There is no longer a Valencian party beyond the PP that escapes an internal tremor. It is not accidental that the presidents of the Generalitat and the Valencia Provincial Council, Carlos Mazón and Vicen Mompó, both affiliated with the PP, recently toasted to a status quo that they preferred to keep uncoordinated, and that moment passed with a sense of stability. Those involved say they feel comfortable. Power acts like a glue that holds party structures together. When power wears capital letters, it means directing institutions. It has been demonstrated that those who accept not to manage end up living with a constant sense of serving someone else who fills their pockets while they worry about visibility in an endless loop. Citation: Valencian political commentary, 2024.
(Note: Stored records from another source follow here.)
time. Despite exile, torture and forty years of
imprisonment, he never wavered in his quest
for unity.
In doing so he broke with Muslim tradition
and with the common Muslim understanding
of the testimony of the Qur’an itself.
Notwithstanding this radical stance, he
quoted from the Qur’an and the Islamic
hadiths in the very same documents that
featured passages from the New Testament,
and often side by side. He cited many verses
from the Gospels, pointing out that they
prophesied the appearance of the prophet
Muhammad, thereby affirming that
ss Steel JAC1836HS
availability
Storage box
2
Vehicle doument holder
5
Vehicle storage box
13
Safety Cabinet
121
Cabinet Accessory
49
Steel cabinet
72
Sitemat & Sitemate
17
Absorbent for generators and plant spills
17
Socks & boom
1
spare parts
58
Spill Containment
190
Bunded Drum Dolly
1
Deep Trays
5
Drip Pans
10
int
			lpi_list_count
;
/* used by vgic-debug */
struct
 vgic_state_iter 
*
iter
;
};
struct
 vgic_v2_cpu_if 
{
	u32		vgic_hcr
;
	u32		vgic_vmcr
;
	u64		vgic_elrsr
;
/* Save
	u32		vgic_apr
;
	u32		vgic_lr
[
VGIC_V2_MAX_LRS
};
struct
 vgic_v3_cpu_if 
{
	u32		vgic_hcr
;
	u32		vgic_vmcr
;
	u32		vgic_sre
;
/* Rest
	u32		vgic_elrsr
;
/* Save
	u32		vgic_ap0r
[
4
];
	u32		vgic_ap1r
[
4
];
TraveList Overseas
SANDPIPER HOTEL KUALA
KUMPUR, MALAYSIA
After the internal clashes in Compromís, with the Initiative party showing vigor only if Sumar absorbed its inner command, and after the upheaval within the PSPV following Ximo Puig’s departure, the radical right now seems to have imported and sealed the purge that Madrid had already begun, stamping its own imprint on the Valencian scene. The speaker in the Cortes, the sole woman remaining in that role this legislature, is positioned to align someone else with Jorge Buxadé, Vox’s rising influence in Spain. José María Llanos has already thrown a few inflammatory taunts, denying gender violence and arguing that no one should speak normative Valencian, suggesting the path ahead may be rough. The fear inside the PP is that this could mark the start of a more uncomfortable stretch in Parliament. Citation: Valencian political commentary, 2024.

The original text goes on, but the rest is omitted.